> **Source material**
-=-=-
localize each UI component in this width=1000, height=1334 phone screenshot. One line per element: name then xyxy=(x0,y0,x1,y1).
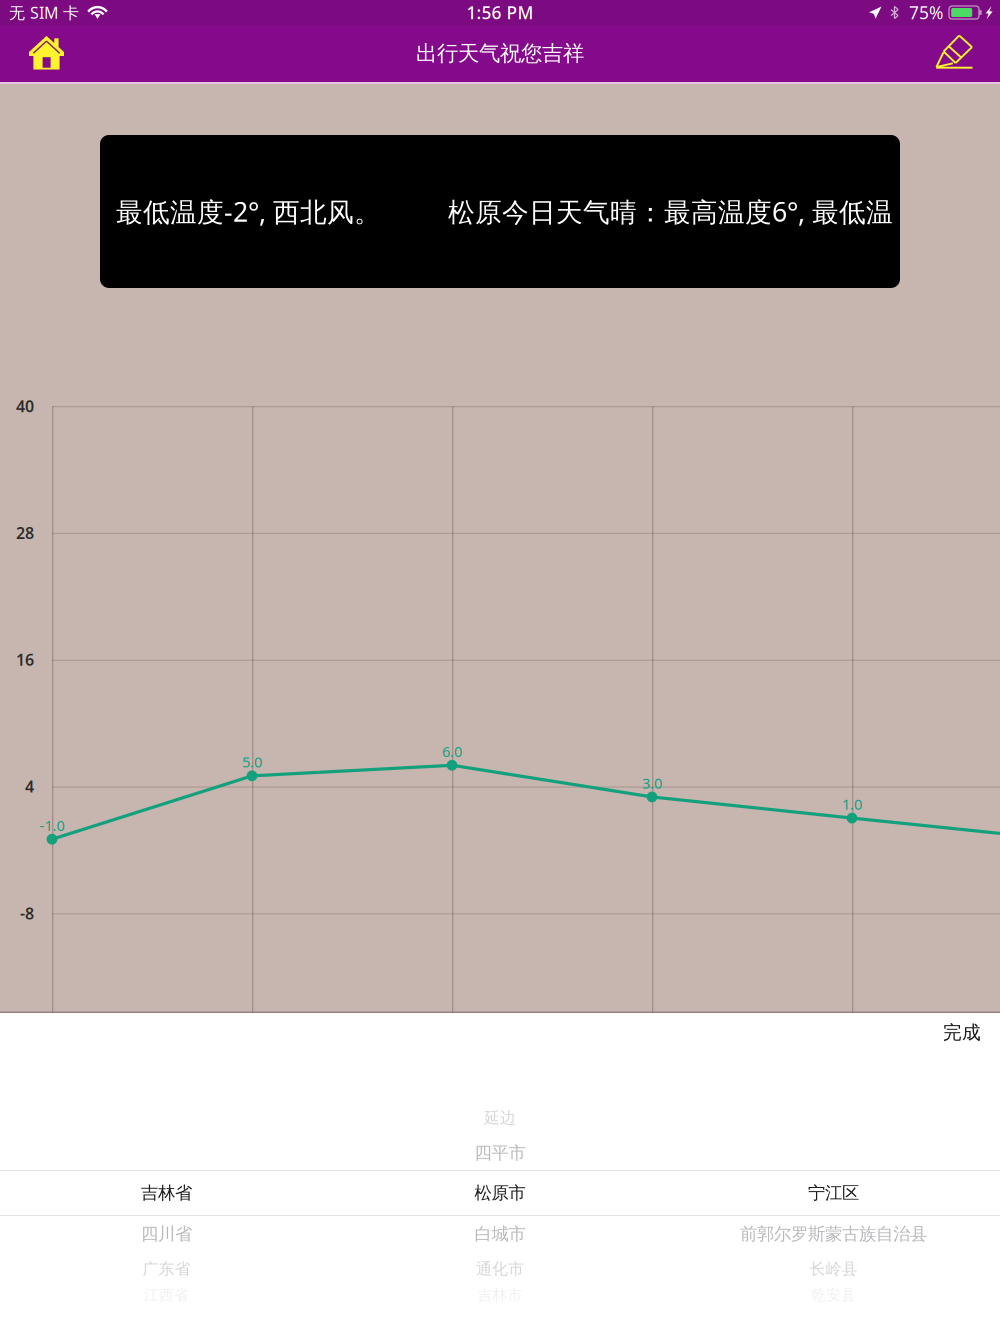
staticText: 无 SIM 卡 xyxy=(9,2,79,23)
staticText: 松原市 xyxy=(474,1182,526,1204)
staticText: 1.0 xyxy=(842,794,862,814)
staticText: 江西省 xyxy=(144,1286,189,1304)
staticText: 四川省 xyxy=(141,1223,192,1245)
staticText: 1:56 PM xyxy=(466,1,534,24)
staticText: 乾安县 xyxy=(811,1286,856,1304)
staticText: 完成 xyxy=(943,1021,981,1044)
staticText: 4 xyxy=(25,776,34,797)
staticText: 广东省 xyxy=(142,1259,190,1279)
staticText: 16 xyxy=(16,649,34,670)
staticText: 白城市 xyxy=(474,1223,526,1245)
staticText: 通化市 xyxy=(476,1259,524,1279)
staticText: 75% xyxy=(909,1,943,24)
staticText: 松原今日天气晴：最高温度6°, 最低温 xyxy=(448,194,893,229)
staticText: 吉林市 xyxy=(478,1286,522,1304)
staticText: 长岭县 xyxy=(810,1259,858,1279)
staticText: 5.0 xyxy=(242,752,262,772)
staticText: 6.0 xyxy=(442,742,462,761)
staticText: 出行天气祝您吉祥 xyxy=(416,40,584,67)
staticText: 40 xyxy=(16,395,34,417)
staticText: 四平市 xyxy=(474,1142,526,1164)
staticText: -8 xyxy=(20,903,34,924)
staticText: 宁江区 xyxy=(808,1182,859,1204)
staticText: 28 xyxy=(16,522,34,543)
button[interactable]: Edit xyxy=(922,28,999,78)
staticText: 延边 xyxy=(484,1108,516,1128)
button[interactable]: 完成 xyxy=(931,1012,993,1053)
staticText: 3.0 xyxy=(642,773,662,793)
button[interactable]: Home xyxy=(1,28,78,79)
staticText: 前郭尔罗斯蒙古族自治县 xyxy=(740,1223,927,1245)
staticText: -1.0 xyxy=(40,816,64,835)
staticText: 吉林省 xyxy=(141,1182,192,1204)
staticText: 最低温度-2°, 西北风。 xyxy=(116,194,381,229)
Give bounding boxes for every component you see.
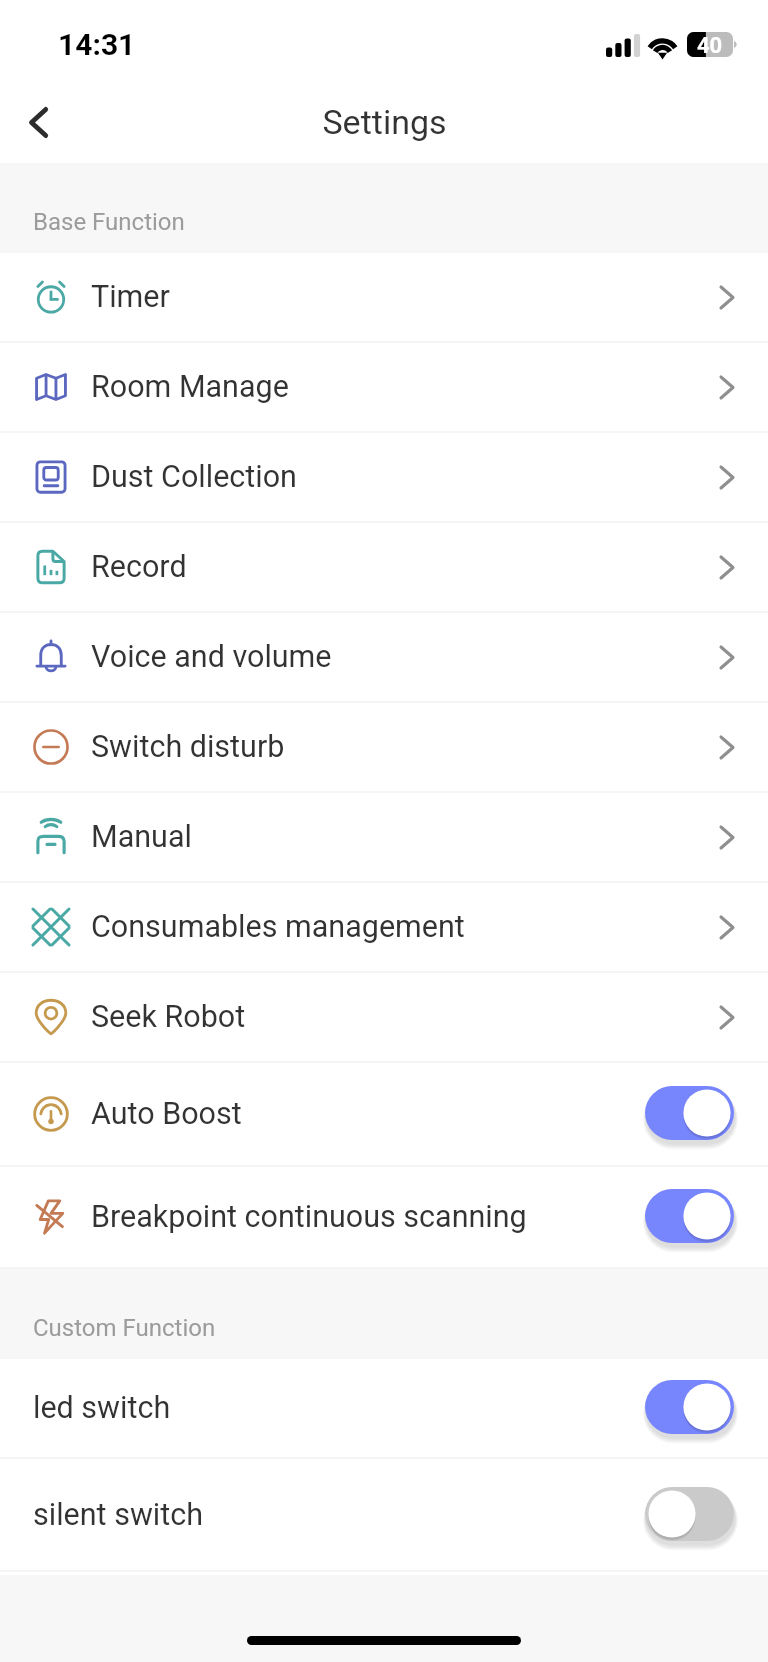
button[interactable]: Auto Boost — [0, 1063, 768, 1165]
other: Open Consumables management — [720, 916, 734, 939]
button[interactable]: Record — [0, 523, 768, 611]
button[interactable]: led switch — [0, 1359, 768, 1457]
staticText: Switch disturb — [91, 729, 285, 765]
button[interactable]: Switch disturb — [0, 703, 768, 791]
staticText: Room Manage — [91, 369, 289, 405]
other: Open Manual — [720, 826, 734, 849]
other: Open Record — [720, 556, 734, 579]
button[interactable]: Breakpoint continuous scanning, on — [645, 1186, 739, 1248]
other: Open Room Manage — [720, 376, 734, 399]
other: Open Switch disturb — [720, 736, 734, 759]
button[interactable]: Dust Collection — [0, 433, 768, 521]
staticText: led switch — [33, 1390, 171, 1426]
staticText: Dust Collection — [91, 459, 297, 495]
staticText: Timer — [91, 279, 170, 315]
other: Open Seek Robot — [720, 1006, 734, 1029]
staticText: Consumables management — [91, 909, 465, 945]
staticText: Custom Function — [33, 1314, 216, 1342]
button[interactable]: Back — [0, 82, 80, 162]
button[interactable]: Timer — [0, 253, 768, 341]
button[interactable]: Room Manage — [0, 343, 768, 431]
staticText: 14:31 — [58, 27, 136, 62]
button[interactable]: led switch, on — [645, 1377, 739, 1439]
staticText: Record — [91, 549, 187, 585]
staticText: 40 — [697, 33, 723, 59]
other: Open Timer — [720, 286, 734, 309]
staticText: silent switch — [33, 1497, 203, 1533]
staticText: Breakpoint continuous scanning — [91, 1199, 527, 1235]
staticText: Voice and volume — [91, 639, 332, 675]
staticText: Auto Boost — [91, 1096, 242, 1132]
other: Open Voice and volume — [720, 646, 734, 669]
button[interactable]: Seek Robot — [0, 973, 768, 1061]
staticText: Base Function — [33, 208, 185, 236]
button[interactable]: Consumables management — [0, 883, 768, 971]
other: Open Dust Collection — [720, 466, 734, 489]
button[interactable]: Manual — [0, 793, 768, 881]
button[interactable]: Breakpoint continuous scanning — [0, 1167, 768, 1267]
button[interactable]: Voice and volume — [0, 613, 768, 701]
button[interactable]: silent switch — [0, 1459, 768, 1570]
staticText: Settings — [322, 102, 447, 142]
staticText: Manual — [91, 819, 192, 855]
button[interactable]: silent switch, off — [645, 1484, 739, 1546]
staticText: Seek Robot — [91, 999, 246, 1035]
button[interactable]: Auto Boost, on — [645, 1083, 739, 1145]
-=-=-
> **What you have to do**
Each line of the data must be restated exactly, and the pictures must be left out.

> **Result of the task**
localize each UI component in this width=1000, height=1334 phone screenshot. One line per element: name then xyxy=(x0,y0,x1,y1).
staticText: 无 SIM 卡 xyxy=(9,2,79,23)
staticText: 松原市 xyxy=(474,1182,526,1204)
staticText: 1.0 xyxy=(842,794,862,814)
staticText: 江西省 xyxy=(144,1286,189,1304)
staticText: 四川省 xyxy=(141,1223,192,1245)
staticText: 1:56 PM xyxy=(466,1,534,24)
staticText: 乾安县 xyxy=(811,1286,856,1304)
staticText: 完成 xyxy=(943,1021,981,1044)
staticText: 4 xyxy=(25,776,34,797)
staticText: 广东省 xyxy=(142,1259,190,1279)
staticText: 16 xyxy=(16,649,34,670)
staticText: 白城市 xyxy=(474,1223,526,1245)
staticText: 通化市 xyxy=(476,1259,524,1279)
staticText: 75% xyxy=(909,1,943,24)
staticText: 松原今日天气晴：最高温度6°, 最低温 xyxy=(448,194,893,229)
staticText: 吉林市 xyxy=(478,1286,522,1304)
staticText: 长岭县 xyxy=(810,1259,858,1279)
staticText: 5.0 xyxy=(242,752,262,772)
staticText: 6.0 xyxy=(442,742,462,761)
staticText: 出行天气祝您吉祥 xyxy=(416,40,584,67)
staticText: 40 xyxy=(16,395,34,417)
staticText: 四平市 xyxy=(474,1142,526,1164)
staticText: -8 xyxy=(20,903,34,924)
staticText: 宁江区 xyxy=(808,1182,859,1204)
staticText: 28 xyxy=(16,522,34,543)
button[interactable]: Edit xyxy=(922,28,999,78)
staticText: 延边 xyxy=(484,1108,516,1128)
button[interactable]: 完成 xyxy=(931,1012,993,1053)
staticText: 3.0 xyxy=(642,773,662,793)
button[interactable]: Home xyxy=(1,28,78,79)
staticText: 前郭尔罗斯蒙古族自治县 xyxy=(740,1223,927,1245)
staticText: -1.0 xyxy=(40,816,64,835)
staticText: 吉林省 xyxy=(141,1182,192,1204)
staticText: 最低温度-2°, 西北风。 xyxy=(116,194,381,229)
Give bounding boxes for every component you see.
button[interactable]: Auto Boost — [0, 1063, 768, 1165]
other: Open Consumables management — [720, 916, 734, 939]
button[interactable]: Record — [0, 523, 768, 611]
button[interactable]: led switch — [0, 1359, 768, 1457]
staticText: Switch disturb — [91, 729, 285, 765]
button[interactable]: Switch disturb — [0, 703, 768, 791]
staticText: Room Manage — [91, 369, 289, 405]
other: Open Manual — [720, 826, 734, 849]
other: Open Record — [720, 556, 734, 579]
button[interactable]: Breakpoint continuous scanning, on — [645, 1186, 739, 1248]
other: Open Room Manage — [720, 376, 734, 399]
other: Open Switch disturb — [720, 736, 734, 759]
button[interactable]: Dust Collection — [0, 433, 768, 521]
staticText: led switch — [33, 1390, 171, 1426]
staticText: Dust Collection — [91, 459, 297, 495]
staticText: Timer — [91, 279, 170, 315]
other: Open Seek Robot — [720, 1006, 734, 1029]
staticText: Consumables management — [91, 909, 465, 945]
staticText: Custom Function — [33, 1314, 216, 1342]
button[interactable]: Back — [0, 82, 80, 162]
button[interactable]: Timer — [0, 253, 768, 341]
button[interactable]: Room Manage — [0, 343, 768, 431]
staticText: 14:31 — [58, 27, 136, 62]
button[interactable]: led switch, on — [645, 1377, 739, 1439]
staticText: Record — [91, 549, 187, 585]
staticText: 40 — [697, 33, 723, 59]
other: Open Timer — [720, 286, 734, 309]
staticText: silent switch — [33, 1497, 203, 1533]
staticText: Breakpoint continuous scanning — [91, 1199, 527, 1235]
staticText: Voice and volume — [91, 639, 332, 675]
staticText: Auto Boost — [91, 1096, 242, 1132]
other: Open Voice and volume — [720, 646, 734, 669]
button[interactable]: Seek Robot — [0, 973, 768, 1061]
staticText: Base Function — [33, 208, 185, 236]
button[interactable]: Consumables management — [0, 883, 768, 971]
other: Open Dust Collection — [720, 466, 734, 489]
button[interactable]: Manual — [0, 793, 768, 881]
button[interactable]: Breakpoint continuous scanning — [0, 1167, 768, 1267]
button[interactable]: Voice and volume — [0, 613, 768, 701]
button[interactable]: silent switch — [0, 1459, 768, 1570]
staticText: Settings — [322, 102, 447, 142]
staticText: Manual — [91, 819, 192, 855]
button[interactable]: silent switch, off — [645, 1484, 739, 1546]
staticText: Seek Robot — [91, 999, 246, 1035]
button[interactable]: Auto Boost, on — [645, 1083, 739, 1145]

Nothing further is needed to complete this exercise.